Nessas condições, discutir a centralidade da indústria no Brasil de hoje deveria consistir em discutir como elevar os investimentos públicos na indústria e como, através dessa alavancagem, estimular os investimentos privados. É necessário abandonar a suposição de que vivemos uma era pós-industrial, propalada pela publicidade dos países capitalistas centrais. Com ela, eles querem justificar seu declínio industrial, causado por seu alto desenvolvimento tecnológico, colapso da lucratividade e exportação de capitais para fazer frente àquele colapso.

Para nós, é mais vantajoso retomar toda a história do desenvolvimento industrial, desde a revolução industrial inglesa, passando pela industrialização sofisticada francesa, pela industrialização forçada norte-americana e pelas industrializações estatais alemã e japonesa, entre os séculos 18 e 19. Ou, se não se quisermos ir muito longe, examinar o desenvolvimento industrial da Alemanha, Japão e Tigres Asiáticos nos anos 1950.

A reindustrialização ou industrialização desses países foi, em grande parte, proporcionada pela política de Guerra Fria, pela Guerra da Coréia e pelas guerras de descolonização. Em todos os casos, os Estados daqueles países aproveitaram das demandas imperiais dos Estados Unidos. Porém, colocaram-se no comando do processo interno, tanto planejando e orientando os investimentos estrangeiros diretos para o adensamento de suas cadeias produtivas quanto protegendo o parque industrial nacional. Ao mesmo tempo, estimularam as exportações de manufaturados e elevaram a qualificação educacional e técnica da força de trabalho.

Também é possível examinar as experiências mais recentes dos Novos Países Industrializados, como a Indonésia, a Tailândia e a Malásia, assim como da Índia e dos socialismos de mercado da China e do Vietnã. Em todos os casos, de uma forma mais ou menos intensa, temos os mesmos ingredientes do Japão e dos Tigres Asiáticos combinados com as características nacionais de cada um.
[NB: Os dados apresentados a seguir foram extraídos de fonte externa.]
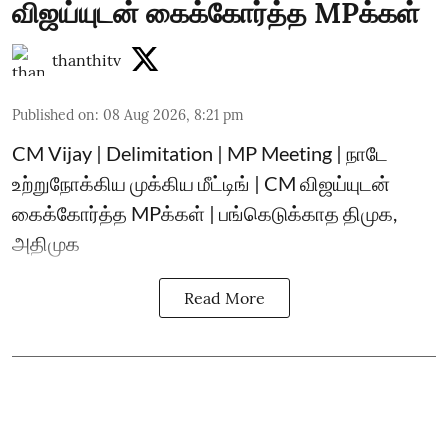
விஜய்யுடன் கைக்கோர்த்த MPக்கள்
thanthitv
Published on
:
08 Aug 2026, 8:21 pm
CM Vijay | Delimitation | MP Meeting | நாடே
உற்றுநோக்கிய முக்கிய மீட்டிங் | CM விஜய்யுடன்
கைக்கோர்த்த MPக்கள் | பங்கெடுக்காத திமுக,
அதிமுக
Read More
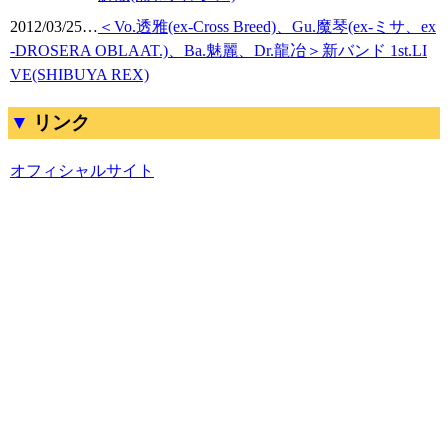
2012/03/25
…
＜Vo.透雅(ex-Cross Breed)、Gu.魔琴(ex-ミサ、ex
-DROSERA OBLAAT.)、Ba.魅麗、Dr.龍冶＞新バンド 1st.LI
VE(SHIBUYA REX)
リンク
オフィシャルサイト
O que ressalta, em todos os casos, é o papel desempenhado pelo desenvolvimento industrial no desenvolvimento econômico, social e político. Sem a implantação de cadeias industriais relativamente completas, às vezes comportando e combinando plantas da primeira, segunda e terceira revoluções industriais, no sentido de gerar novos postos de trabalho, o incremento da riqueza que permite o desenvolvimento social e político não teria sido possível.

Nesse sentido, o debate sobre a construção preliminar ou posterior de fortes sistemas educacionais, de altas taxas de poupança, de políticas macroeconômicas conservadoras, de Estados enxutos com baixa carga tributária e muito eficientes na oferta de serviços públicos, se parece com a discussão sobre o que surgiu primeiro: o ovo ou a galinha?

Alguns daqueles países tinham bons sistemas educacionais, mas baixas taxas de poupança, ou de capital acumulado. Outros não possuíam políticas macroeconômicas conservadoras, nem Estados que praticassem baixas cargas tributárias. E, em geral, só conseguiram oferecer serviços públicos eficientes à medida que seus parques industriais começaram a gerar taxas crescentes de riqueza e permitiram maiores investimentos naqueles serviços.

Portanto, para ver que caminho seguir, é preciso ter em conta as experiências dos outros, mas partir das condições nacionais. Estas são a base. Não aproveitar a experiência dos outros é arrogância patrioteira. Mas a cópia estrita leva ao desastre.